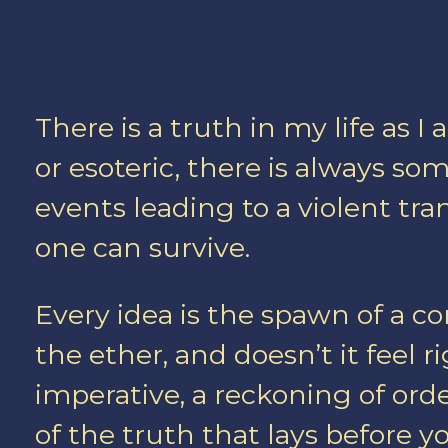
There is a truth in my life as 
or esoteric, there is always s
events leading to a violent t
one can survive.
Every idea is the spawn of a co
the ether, and doesn’t it feel rig
imperative, a reckoning of orde
of the truth that lays before y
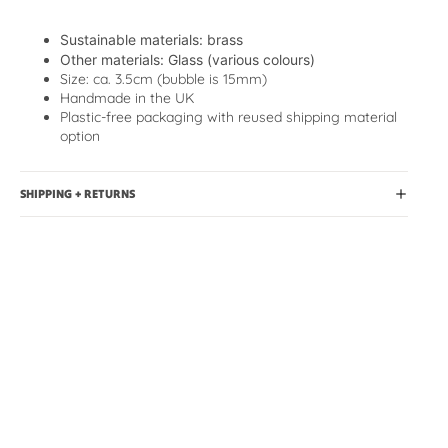
Sustainable materials
: brass
Other materials: Glass (various colours)
Size: ca. 3.5cm (bubble is 15mm)
Handmade in the UK
Plastic-free packaging with reused shipping material
option
SHIPPING + RETURNS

▬▬▬▬▬▬▬▬▬▬

### What you are asked to do:
Please write out all of the material above without changing a word, and omit any pictures.

### Answer box:
There is a truth in my life as 
or esoteric, there is always s
events leading to a violent t
one can survive.
Every idea is the spawn of a co
the ether, and doesn’t it feel rig
imperative, a reckoning of orde
of the truth that lays before y
Sustainable materials
: brass
Other materials: Glass (various colours)
Size: ca. 3.5cm (bubble is 15mm)
Handmade in the UK
Plastic-free packaging with reused shipping material
option
SHIPPING + RETURNS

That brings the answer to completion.